Day 21: TUMULT
John 3:36 Whoever believes in the Son has eternal life; whoever disobeys the Son will not see life, but must endure God’s wrath.
My mom got ordained this year.
She finished seminary, worked as a hospice chaplain, and on Valentine’s Day, she was ordained to preach the gospel in the Church of the Brethren.
One of the hymns she chose for the service was this one: Jesus Calls Us O’er the Tumult.
The hymn is a summons, an invitation to listen for Jesus’ call to make a life of faithful discipleship our ultimate concern, more important than wealth, busyness, employment, home, family. It mentions the apostle Andrew, who was called to follow Jesus from the beach, where he’d been a fisherman. He left his boat, his net, his livelihood, his family, his home…and followed.
I hate the immediacy of the gospels. I hate that Andrew meets Jesus one day and immediately drops his entire life to follow him. Today’s lectionary text was about Joseph hearing from an angel in a dream, waking up and totally abandoning his entire hard-won, agonizingly discerned life plan. I hate the way plot gets hurried along in scripture, carved down into bite-sized storylines.

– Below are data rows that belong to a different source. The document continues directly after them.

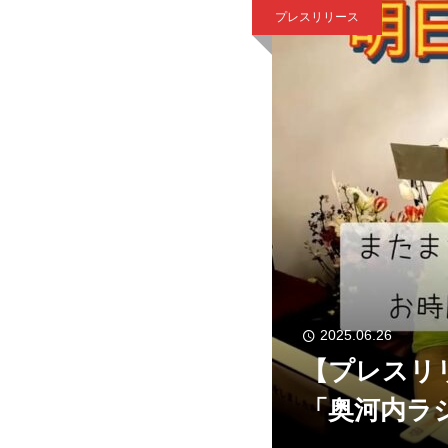
プレスリリース
2025.06.26
【プレスリ
「奥河内ラ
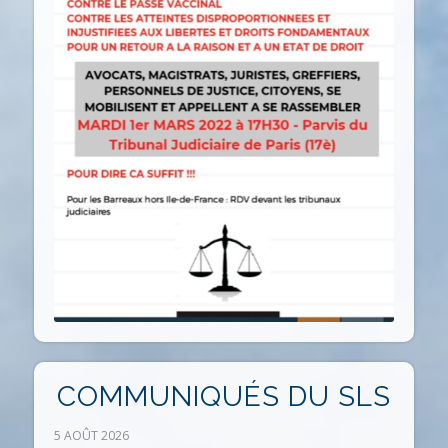
COMMUNIQUÉS DU SLS
5 AOÛT 2026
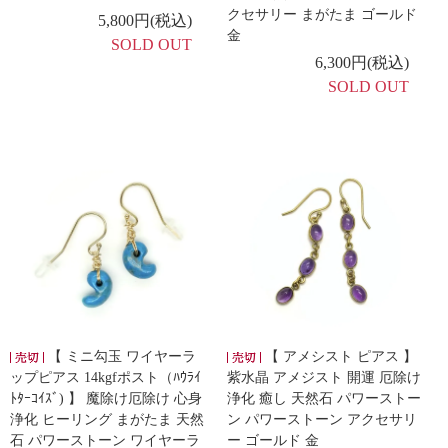
クセサリー まがたま ゴールド
5,800円(税込)
金
SOLD OUT
6,300円(税込)
SOLD OUT
【 ミニ勾玉 ワイヤーラ
【 アメシスト ピアス 】
ップピアス 14kgfポスト（ﾊｳﾗｲ
紫水晶 アメジスト 開運 厄除け
ﾄﾀｰｺｲｽﾞ) 】 魔除け厄除け 心身
浄化 癒し 天然石 パワーストー
浄化 ヒーリング まがたま 天然
ン パワーストーン アクセサリ
石 パワーストーン ワイヤーラ
ー ゴールド 金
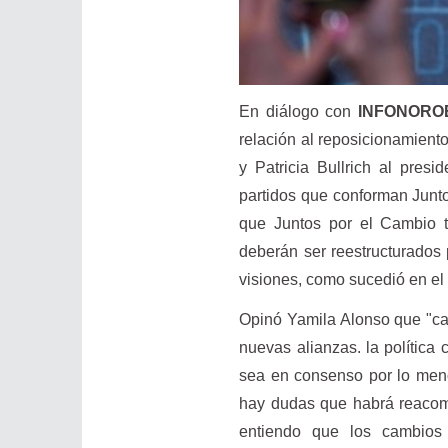
En diálogo con
INFONORO
relación al reposicionamient
y Patricia Bullrich al pres
partidos que conforman Junto
que Juntos por el Cambio te
deberán ser reestructurados
visiones, como sucedió en el 
Opinó Yamila Alonso que "cad
nuevas alianzas. la política 
sea en consenso por lo meno
hay dudas que habrá reacom
entiendo que los cambios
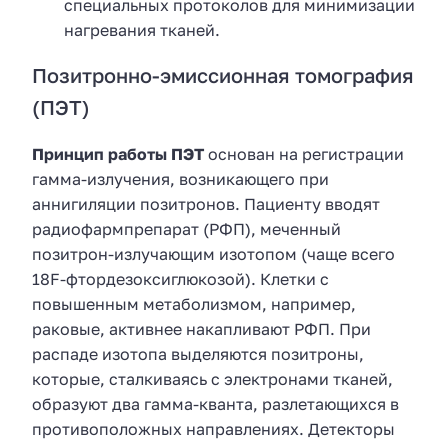
специальных протоколов для минимизации
нагревания тканей.
Позитронно-эмиссионная томография
(ПЭТ)
Принцип работы ПЭТ
основан на регистрации
гамма-излучения, возникающего при
аннигиляции позитронов. Пациенту вводят
радиофармпрепарат (РФП), меченный
позитрон-излучающим изотопом (чаще всего
18F-фтордезоксиглюкозой). Клетки с
повышенным метаболизмом, например,
раковые, активнее накапливают РФП. При
распаде изотопа выделяются позитроны,
которые, сталкиваясь с электронами тканей,
образуют два гамма-кванта, разлетающихся в
противоположных направлениях. Детекторы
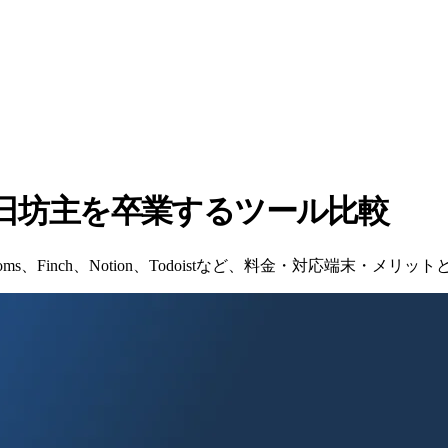
三日坊主を卒業するツール比較
Atoms、Finch、Notion、Todoistなど、料金・対応端末・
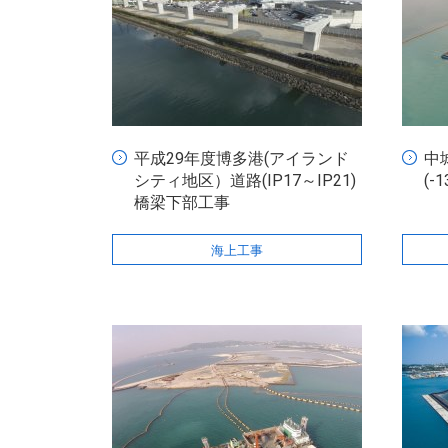
平成29年度博多港(アイランド
中
シティ地区）道路(IP17～IP21)
(-
橋梁下部工事
海上工事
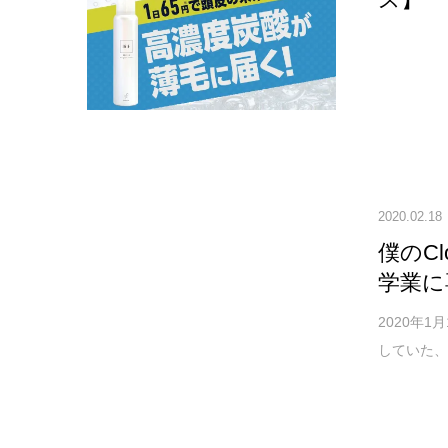
2020.02.18
僕のC
学業に
2020
していた、僕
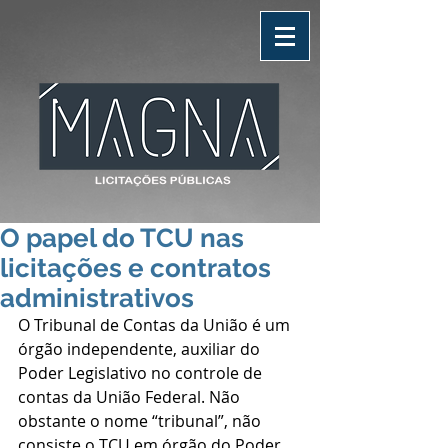
O papel do TCU nas
licitações e contratos
administrativos
O Tribunal de Contas da União é um 
órgão independente, auxiliar do 
Poder Legislativo no controle de 
contas da União Federal. Não 
obstante o nome “tribunal”, não 
consiste o TCU em órgão do Poder 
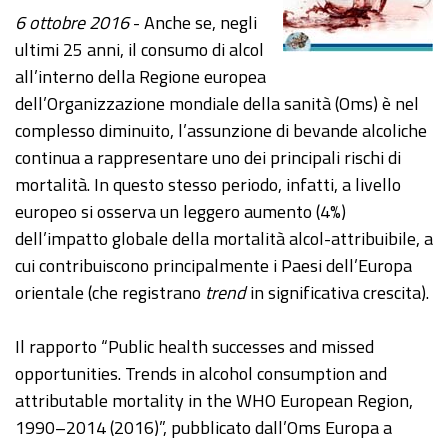
6 ottobre 2016
- Anche se, negli
ultimi 25 anni, il consumo di alcol
all’interno della Regione europea
dell’Organizzazione mondiale della sanità (Oms) è nel
complesso diminuito, l’assunzione di bevande alcoliche
continua a rappresentare uno dei principali rischi di
mortalità. In questo stesso periodo, infatti, a livello
europeo si osserva un leggero aumento (4%)
dell’impatto globale della mortalità alcol-attribuibile, a
cui contribuiscono principalmente i Paesi dell’Europa
orientale (che registrano
trend
in significativa crescita).
Il rapporto “Public health successes and missed
opportunities. Trends in alcohol consumption and
attributable mortality in the WHO European Region,
1990–2014 (2016)”, pubblicato dall’Oms Europa a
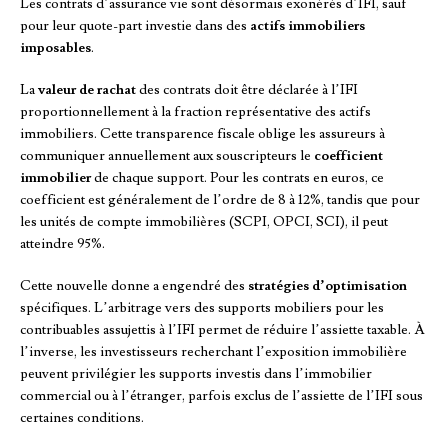
Les contrats d’assurance vie sont désormais exonérés d’IFI, sauf
pour leur quote-part investie dans des
actifs immobiliers
imposables
.
La
valeur de rachat
des contrats doit être déclarée à l’IFI
proportionnellement à la fraction représentative des actifs
immobiliers. Cette transparence fiscale oblige les assureurs à
communiquer annuellement aux souscripteurs le
coefficient
immobilier
de chaque support. Pour les contrats en euros, ce
coefficient est généralement de l’ordre de 8 à 12%, tandis que pour
les unités de compte immobilières (SCPI, OPCI, SCI), il peut
atteindre 95%.
Cette nouvelle donne a engendré des
stratégies d’optimisation
spécifiques. L’arbitrage vers des supports mobiliers pour les
contribuables assujettis à l’IFI permet de réduire l’assiette taxable. À
l’inverse, les investisseurs recherchant l’exposition immobilière
peuvent privilégier les supports investis dans l’immobilier
commercial ou à l’étranger, parfois exclus de l’assiette de l’IFI sous
certaines conditions.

Surely – surely! – Andrew and Joseph and Mary and all those other biblical characters who heard a call from God did some soul-searching before they said YES, right? It’s a lot to give up, to choose to follow Jesus wherever he asks, even away from the things we love most deeply.
I know part of that is my particular personality – I am slow to decide and have a bone-deep need to carefully consider all the facts and potential outcomes before committing.
But I think this weight of the reality of a life of discipleship is exactly why my tradition doesn’t baptize babies. We expect people to count the cost of a life lived in pursuit of Jesus. We expect people to be made aware of the heavy decisions that following Christ may require of them. We expect people to commit of their own free will and volition.
A bunch of our ancestors got oppressed, imprisoned and killed for their faith commitments, so the insistence on deliberate decision making is not a pro pro of nothing.
Still, what convinces me over and over that choosing faith and discipleship is worthwhile is the promise of greater life, greater joy, a fullness more than, as Paul says, we can ask or imagine. If I love these this much and they love me, what greater love could be still possible, yet?